The Legend of Tarzan

Director David Yates transports us to the absolute beauty of the African Congo in this new adventure of our beloved wild man.

Right from the simplistic but action filled opening scene, it’s easy to tell you’re in for something special. Such an unadorned, stand-alone scene that leaves you with a feeling of anticipation for what’s to come.

Tarzan (Alexander Skarsgård) has left his home in the jungle, leaving behind his name. Living on his family’s estate in England and going by his birth name, John Clayton thinks he is where he belongs. Until along comes George Washington Williams. Williams (Samuel L. Jackson) recruits a hesitant Clayton’s help, asking him to return to the wilds of Africa.
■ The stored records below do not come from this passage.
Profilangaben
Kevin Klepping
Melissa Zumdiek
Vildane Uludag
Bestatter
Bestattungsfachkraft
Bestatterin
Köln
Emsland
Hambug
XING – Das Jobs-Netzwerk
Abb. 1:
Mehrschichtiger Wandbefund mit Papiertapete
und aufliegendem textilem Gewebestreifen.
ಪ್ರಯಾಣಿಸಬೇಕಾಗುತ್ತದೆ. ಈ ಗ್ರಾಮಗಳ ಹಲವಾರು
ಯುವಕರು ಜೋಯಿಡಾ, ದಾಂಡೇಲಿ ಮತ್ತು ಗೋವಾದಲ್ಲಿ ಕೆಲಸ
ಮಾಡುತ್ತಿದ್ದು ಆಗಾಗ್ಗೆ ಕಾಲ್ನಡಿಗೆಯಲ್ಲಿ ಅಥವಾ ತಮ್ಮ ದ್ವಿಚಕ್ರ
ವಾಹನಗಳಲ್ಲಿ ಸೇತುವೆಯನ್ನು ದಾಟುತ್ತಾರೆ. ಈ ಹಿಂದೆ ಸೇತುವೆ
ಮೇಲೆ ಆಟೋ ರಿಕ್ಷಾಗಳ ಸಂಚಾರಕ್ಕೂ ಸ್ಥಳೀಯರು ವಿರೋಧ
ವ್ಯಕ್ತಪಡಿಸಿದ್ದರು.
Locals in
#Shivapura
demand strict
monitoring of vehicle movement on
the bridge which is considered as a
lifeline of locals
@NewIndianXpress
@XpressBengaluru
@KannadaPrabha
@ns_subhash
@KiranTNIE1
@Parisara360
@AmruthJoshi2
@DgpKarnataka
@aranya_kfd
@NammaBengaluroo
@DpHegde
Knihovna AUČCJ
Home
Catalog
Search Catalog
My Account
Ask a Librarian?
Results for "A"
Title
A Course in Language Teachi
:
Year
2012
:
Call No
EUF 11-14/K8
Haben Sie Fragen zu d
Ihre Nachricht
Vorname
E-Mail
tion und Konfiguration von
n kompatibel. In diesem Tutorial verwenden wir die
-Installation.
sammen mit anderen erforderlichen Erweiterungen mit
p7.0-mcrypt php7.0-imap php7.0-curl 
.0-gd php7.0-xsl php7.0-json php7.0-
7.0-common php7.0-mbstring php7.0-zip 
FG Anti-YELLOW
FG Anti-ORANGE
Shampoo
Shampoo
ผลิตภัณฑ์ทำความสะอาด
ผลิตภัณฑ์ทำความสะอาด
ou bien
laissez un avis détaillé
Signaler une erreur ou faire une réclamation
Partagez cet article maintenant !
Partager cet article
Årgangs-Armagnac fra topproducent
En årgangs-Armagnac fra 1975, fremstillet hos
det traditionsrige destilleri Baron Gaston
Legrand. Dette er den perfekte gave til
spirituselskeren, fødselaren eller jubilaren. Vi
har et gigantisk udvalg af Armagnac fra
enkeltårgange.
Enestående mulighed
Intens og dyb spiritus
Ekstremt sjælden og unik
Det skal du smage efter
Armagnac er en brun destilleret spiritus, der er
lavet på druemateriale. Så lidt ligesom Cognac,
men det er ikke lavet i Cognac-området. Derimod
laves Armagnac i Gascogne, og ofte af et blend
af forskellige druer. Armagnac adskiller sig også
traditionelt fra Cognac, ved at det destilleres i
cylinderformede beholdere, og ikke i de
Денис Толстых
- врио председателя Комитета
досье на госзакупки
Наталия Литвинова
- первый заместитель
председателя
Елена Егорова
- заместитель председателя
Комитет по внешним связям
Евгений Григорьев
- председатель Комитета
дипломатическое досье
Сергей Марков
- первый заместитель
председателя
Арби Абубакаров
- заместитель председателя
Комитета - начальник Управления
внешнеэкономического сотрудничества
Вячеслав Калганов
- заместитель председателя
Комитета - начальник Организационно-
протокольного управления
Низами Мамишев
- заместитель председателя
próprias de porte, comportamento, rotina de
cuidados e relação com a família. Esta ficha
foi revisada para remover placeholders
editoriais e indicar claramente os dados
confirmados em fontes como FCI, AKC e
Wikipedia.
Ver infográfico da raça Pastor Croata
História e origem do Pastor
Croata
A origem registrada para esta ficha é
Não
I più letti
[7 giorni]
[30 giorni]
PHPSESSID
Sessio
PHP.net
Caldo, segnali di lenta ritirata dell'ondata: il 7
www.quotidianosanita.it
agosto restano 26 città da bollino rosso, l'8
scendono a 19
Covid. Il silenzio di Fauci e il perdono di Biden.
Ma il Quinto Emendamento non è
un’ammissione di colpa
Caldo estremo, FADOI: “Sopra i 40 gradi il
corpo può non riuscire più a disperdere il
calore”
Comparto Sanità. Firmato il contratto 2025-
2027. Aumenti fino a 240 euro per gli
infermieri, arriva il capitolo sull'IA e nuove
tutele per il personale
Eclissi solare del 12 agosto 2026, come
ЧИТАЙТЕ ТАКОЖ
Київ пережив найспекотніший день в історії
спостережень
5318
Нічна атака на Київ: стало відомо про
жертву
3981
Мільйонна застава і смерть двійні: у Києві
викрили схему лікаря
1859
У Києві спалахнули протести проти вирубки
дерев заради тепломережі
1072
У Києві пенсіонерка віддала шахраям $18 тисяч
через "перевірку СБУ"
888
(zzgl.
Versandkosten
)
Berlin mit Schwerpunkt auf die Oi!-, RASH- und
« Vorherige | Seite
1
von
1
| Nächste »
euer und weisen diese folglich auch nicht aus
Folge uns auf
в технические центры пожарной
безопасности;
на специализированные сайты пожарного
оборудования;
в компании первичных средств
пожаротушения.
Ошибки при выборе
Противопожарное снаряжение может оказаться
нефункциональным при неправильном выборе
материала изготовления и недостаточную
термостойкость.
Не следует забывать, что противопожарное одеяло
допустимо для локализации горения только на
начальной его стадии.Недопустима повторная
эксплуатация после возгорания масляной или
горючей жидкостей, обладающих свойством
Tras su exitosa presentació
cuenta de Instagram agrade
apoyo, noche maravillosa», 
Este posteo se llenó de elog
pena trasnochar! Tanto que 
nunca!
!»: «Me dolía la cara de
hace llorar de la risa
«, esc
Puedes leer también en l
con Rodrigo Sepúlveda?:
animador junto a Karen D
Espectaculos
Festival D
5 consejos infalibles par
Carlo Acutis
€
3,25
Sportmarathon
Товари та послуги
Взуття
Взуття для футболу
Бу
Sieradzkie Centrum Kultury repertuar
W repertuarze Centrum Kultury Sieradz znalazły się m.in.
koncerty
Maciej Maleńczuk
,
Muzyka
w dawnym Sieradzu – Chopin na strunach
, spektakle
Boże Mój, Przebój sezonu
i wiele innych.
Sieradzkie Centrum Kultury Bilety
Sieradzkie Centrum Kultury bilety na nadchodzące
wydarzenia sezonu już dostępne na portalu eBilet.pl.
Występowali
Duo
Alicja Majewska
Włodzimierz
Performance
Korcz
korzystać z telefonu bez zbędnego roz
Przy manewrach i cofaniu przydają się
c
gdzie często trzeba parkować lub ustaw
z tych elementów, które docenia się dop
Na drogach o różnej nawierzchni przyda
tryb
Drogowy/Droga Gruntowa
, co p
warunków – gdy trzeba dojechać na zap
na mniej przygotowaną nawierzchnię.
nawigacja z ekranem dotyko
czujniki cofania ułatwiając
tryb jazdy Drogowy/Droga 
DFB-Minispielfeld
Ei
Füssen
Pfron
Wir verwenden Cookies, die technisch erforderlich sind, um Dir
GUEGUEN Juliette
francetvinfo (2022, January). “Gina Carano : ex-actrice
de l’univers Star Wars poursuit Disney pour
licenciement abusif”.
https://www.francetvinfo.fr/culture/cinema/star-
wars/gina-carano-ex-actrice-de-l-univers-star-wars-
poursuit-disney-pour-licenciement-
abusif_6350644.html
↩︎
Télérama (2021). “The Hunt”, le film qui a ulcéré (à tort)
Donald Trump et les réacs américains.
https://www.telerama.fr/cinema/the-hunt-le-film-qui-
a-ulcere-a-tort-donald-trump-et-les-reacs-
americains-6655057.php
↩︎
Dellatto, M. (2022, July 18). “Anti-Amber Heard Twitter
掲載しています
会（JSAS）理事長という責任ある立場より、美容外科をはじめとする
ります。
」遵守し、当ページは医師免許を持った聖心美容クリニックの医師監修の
After much discussion (and the lady putting her foot down) it is decided that John’s wife, Jane Clayton (Margot Robbie), will also be returning to the land where she spent much of her childhood.

While there is no denying that Robbie and Skarsgård play their roles wonderfully, Jackson was the one who stole the show in my eyes. Jane’s fierce loyalty to those she loves and John’s unparalleled determination to face down the evil threatening his family are admirable to say the least. Jackson’s sarcasm and dry humour in the face of their serious task add that extra layer to the film.

The effects used to create the many animals the actors interact with are truly stunning (I’m thinking of you, baby elephant!). And to make those animals move the way they do, it’s a sight to behold.

All in all, the Legend of Tarzan is definitely not the Disney classic I remember as a child. Quite a bit grimmer with lives at stake, the fights are serious; on more than one occasion I found myself jumping.

Family isn’t restricted by blood, all lives matter, and you must fight for what you love.